The standard axiomatization of the modal logic $\mathbf{S4}$ is given by \begin{equation*} \begin{split} &\Box(\varphi\rightarrow\psi)\rightarrow(\Box\varphi \rightarrow\Box\psi) \\ &\Box\varphi \rightarrow\Box\Box\varphi\\ &\Box\varphi \rightarrow\varphi \end{split} \qquad \begin{split} &\bf{(K)}\\ &\bf{(4)}\\ &\bf{(T)} \end{split} \end{equation*} with rules of inference
\begin{equation*} \begin{split} \{\varphi,\varphi\rightarrow\psi\}&\vdash \psi\\ \{\varphi\}&\vdash \Box\varphi \end{split} \qquad \begin{split} &\bf{(MP)}\\ &\bf{(N)}\\ \end{split} \end{equation*} for any well formed $\varphi,\psi$. In working on a project, I came across another axiomatization which states $\mathbf{S4}$ is equivalent to
\begin{equation*} \begin{split} &\Box \top \\ &\Box(\varphi\wedge \psi) \leftrightarrow \Box \varphi \wedge \Box \psi\\ &\Box\varphi \rightarrow\Box\Box\varphi\\ &\Box\varphi \rightarrow\varphi \end{split} \qquad \begin{split} &\bf{(N)}\\ &\bf{(R)}\\ &\bf{(4)}\\ &\bf{(T)} \end{split} \end{equation*} with rules of inference \begin{equation*} \begin{split} \{\varphi,\varphi\rightarrow\psi\}&\vdash \psi\\ \{\varphi\rightarrow\psi\}&\vdash \Box\varphi\rightarrow\Box\psi \end{split} \qquad \begin{split} &\bf{(MP)}\\ &\bf{(M)}\\ \end{split} \end{equation*} for any well formed $\varphi,\psi.$
However, I can't find any reference to this axiomatization in any of the classic modal logic text (Chellas, Cresswell & Hughes, Blackburn et al.).

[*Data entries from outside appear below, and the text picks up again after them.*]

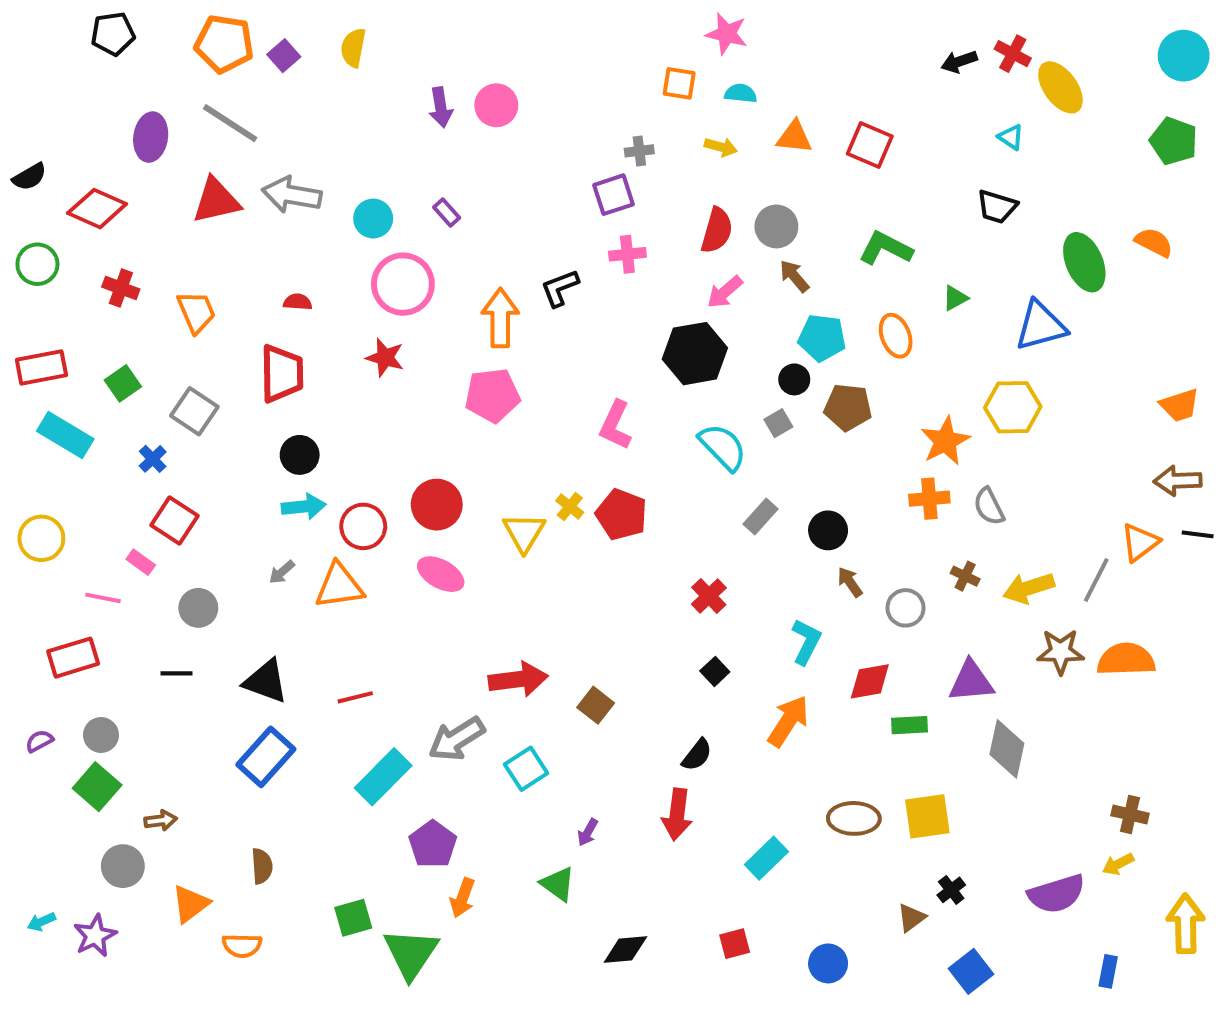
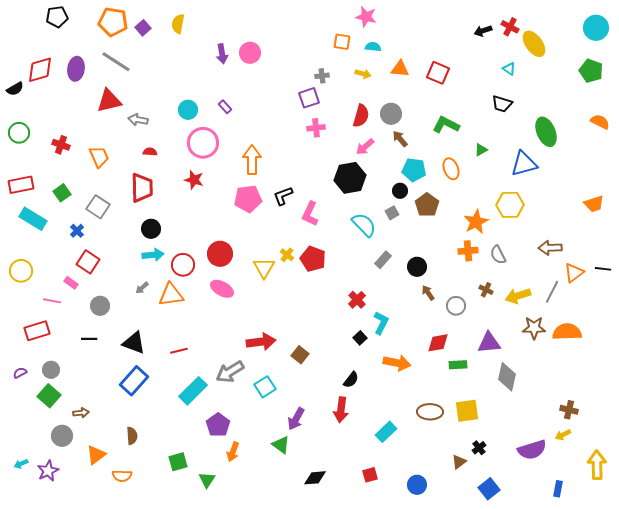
gray arrow: (292, 195) -> (138, 120), moved, size x0.7
red diamond: (97, 209) -> (40, 70), moved, turned -40
orange semicircle: (1154, 242) -> (600, 122), moved
black L-shape: (560, 288) -> (283, 196), moved
brown pentagon: (848, 407) -> (427, 205), turned 30
brown arrow: (1178, 481) -> (550, 248), moved
cyan L-shape: (806, 642) -> (381, 323), moved
orange arrow: (788, 721) -> (397, 363), turned 68
purple arrow: (588, 832) -> (296, 419), size x1.6
green triangle: (411, 954) -> (207, 480), size x0.6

Does anyone know of any references as to why these are equivalent, or proofs?
Three initial points:
First, the rules are crucially mis-stated. The necessitation rule N is not $$\{\varphi\} \vdash \Box\varphi$$ but rather $$\textrm{if } \vdash\varphi \textrm{ then }\vdash \Box\varphi,$$ and similarly for M. Getting this right will help!
Second reflect that $\varphi$ is provably equivalent to $(\top \to \varphi)$, and we see why M gives the rule N; while N plus K obviously gives M.
Third, it is a routine exercise to prove R in the first version of S4. So all that remains to show that these systems really are equivalent is to prove K in the second system ... (easier said than done?).